WHY AM I FAT AND MOODY????????????????????????????????
(Punta Gorda, Florida)
I'm so fat. SOOOOO FAT! I weight 260lbs and I'm a crazy psycho person 3 weeks of the month. I used to only be a crazy psycho person 1 week of the month. Yet I eat a healthy diet of dark green leafy vegetables, no sugar, no alcohol and very low carbs. No matter what diet I do or exercise I try I just cannot lose weight. I was never a thin child but never a fat one either but always looked like I could lose a few pounds because I am short. An even five foot. When I was about 11 I noticed that my thighs began at my knees and when I hit puberty the thighs just got bigger and bigger and bigger and then I developed the most shocking breast asymmetry.

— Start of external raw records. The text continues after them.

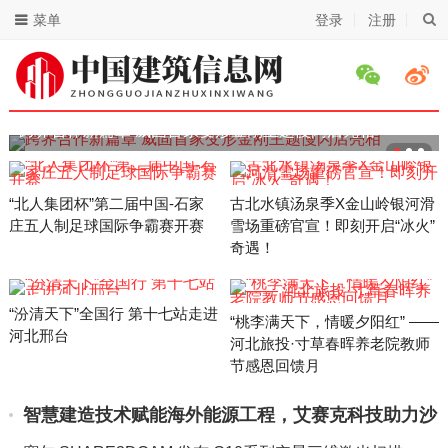
菜单
登录
注册
跨界合作新篇章 威固首家变形金刚主题慢闪店亮相
“北人集团杯”第二届中国-石家
古北水镇汤泉季X金山岭银河滑
庄五人制足球国际争霸赛开赛
雪场重磅官宣！即刻开启“冰火”
奇遇！
“汾清天下”全国行 第十七站走进
“桃李满天下，情暖夕阳红” ——
河北邢台
河北旅投·寸草春晖养老院教师
节感恩回馈月
智慧建造技术赋能海外能源工程，艾赛克科技助力沙
特阿拉伯鲁玛2...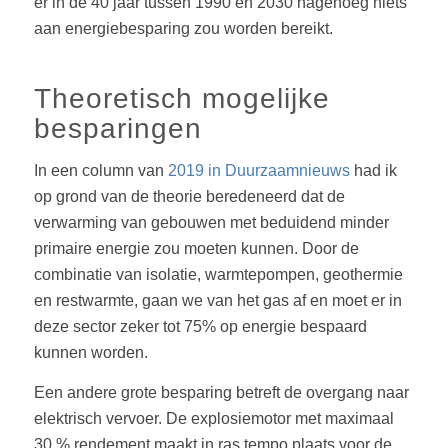
er in de 40 jaar tussen 1990 en 2030 nagenoeg niets
aan energiebesparing zou worden bereikt.
Theoretisch mogelijke
besparingen
In een column van
2019 in Duurzaamnieuws
had ik
op grond van de theorie beredeneerd dat de
verwarming van gebouwen met beduidend minder
primaire energie zou moeten kunnen. Door de
combinatie van isolatie, warmtepompen, geothermie
en restwarmte, gaan we van het gas af en moet er in
deze sector zeker tot 75% op energie bespaard
kunnen worden.
Een andere grote besparing betreft de overgang naar
elektrisch vervoer. De explosiemotor met maximaal
30 % rendement maakt in ras tempo plaats voor de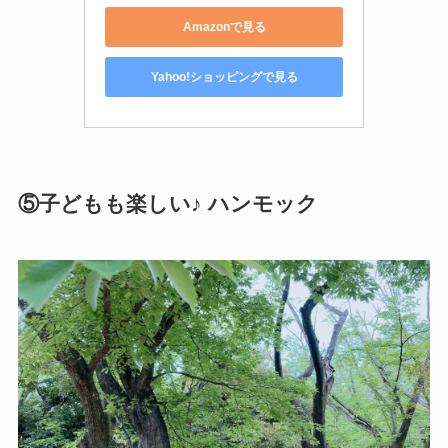
Amazonで見る
Yahoo!ショッピングで見る
⑤子どもも楽しい♪ ハンモック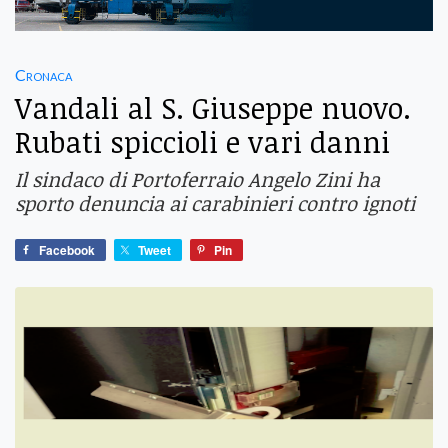
Cronaca
Vandali al S. Giuseppe nuovo.
Rubati spiccioli e vari danni
Il sindaco di Portoferraio Angelo Zini ha
sporto denuncia ai carabinieri contro ignoti
Facebook
Tweet
Pin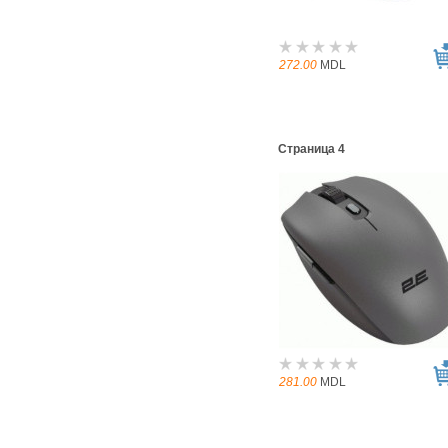
272.00
MDL
Страница 4
281.00
MDL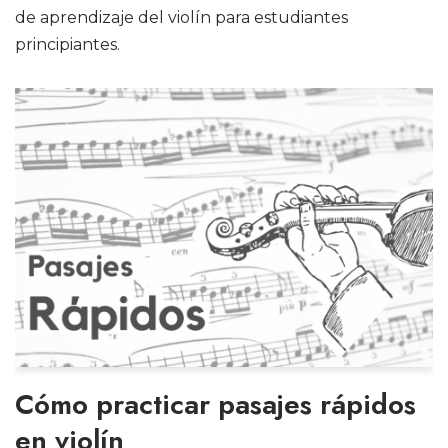
de aprendizaje del violín para estudiantes
principiantes.
Cómo practicar pasajes rápidos
en violín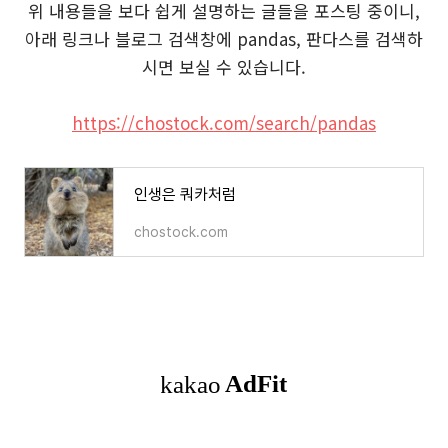
위 내용들을 보다 쉽게 설명하는 글들을 포스팅 중이니,
아래 링크나 블로그 검색창에 pandas, 판다스를 검색하
시면 보실 수 있습니다.
https://chostock.com/search/pandas
인생은 쿼카처럼
chostock.com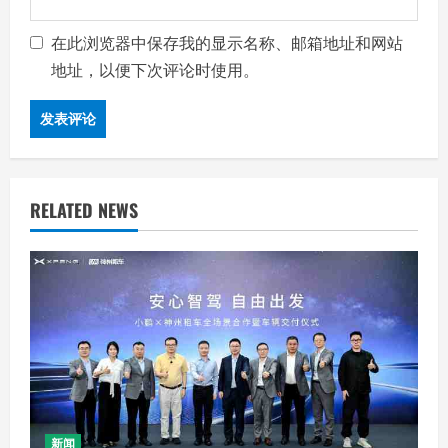
在此浏览器中保存我的显示名称、邮箱地址和网站
地址，以便下次评论时使用。
RELATED NEWS
新闻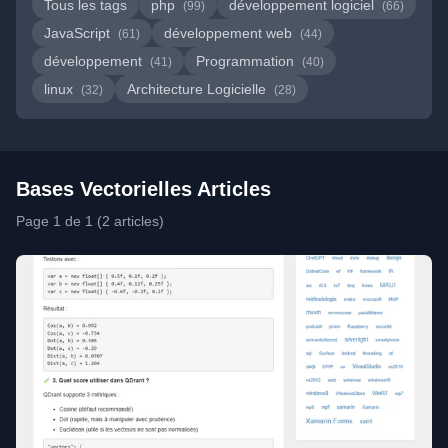
Tous les tags
php
développement logiciel
(99)
(66)
JavaScript
développement web
(61)
(44)
développement
Programmation
(41)
(40)
linux
Architecture Logicielle
(32)
(28)
Bases Vectorielles Articles
Page 1 de 1 (2 articles)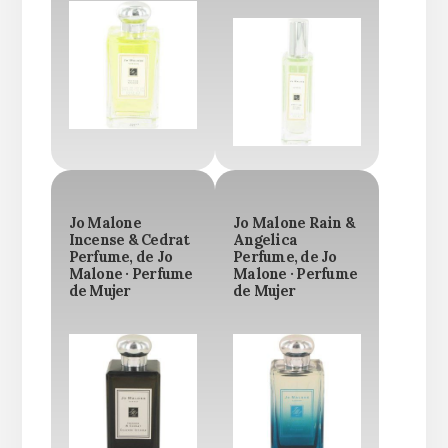
Jo Malone
Jo Malone Rain &
Incense & Cedrat
Angelica
Perfume, de Jo
Perfume, de Jo
Malone · Perfume
Malone · Perfume
de Mujer
de Mujer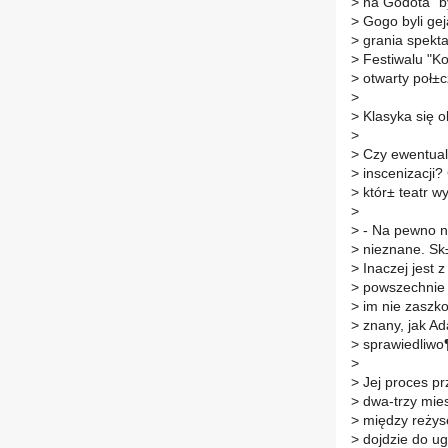
>
na Godota" by
>
Gogo byli gej
>
grania spekta
>
Festiwalu "Ko
>
otwarty poł±c
>
>
Klasyka się o
>
>
Czy ewentualn
>
inscenizacji? 
>
któr± teatr wy
>
>
- Na pewno ni
>
nieznane. Sk±
>
Inaczej jest 
>
powszechnie z
>
im nie zaszkod
>
znany, jak Ad
>
sprawiedliwo
>
>
Jej proces pr
>
dwa-trzy miesi
>
między reżyse
>
dojdzie do ug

FOUR full cup sizes of a difference. It's still super embarrassing but not as bad as when I was a teen. I have MASSIVE blackheads and every time of the month look like Freddy Krueger because of all the zits I get. Three weeks before period I become psychotic and remain that way until bleeding ends. I literally have one month of peace when I am myself and then it starts all over again. I am not exaggerating when I say I am psychotic. I plot and scheme revenge on anyone who has wronged me, I cannot leave the house for fear of people looking at me. I could beat someone who looked at me the wrong way. I swear and curse and break things and wish most people I meet would drop dead and good riddance to them. I cry until my face feels paralyzed with self pity. Then....it passes I am an utterly ashamed and am my easy going self once more and dread the end of the week because then I will become crazy for 3 weeks. Does any of this sound like estrogen dominance? PLEASE HELP ME WRAY I AM SUICIDAL 3 WEEKS OF THE MONTH!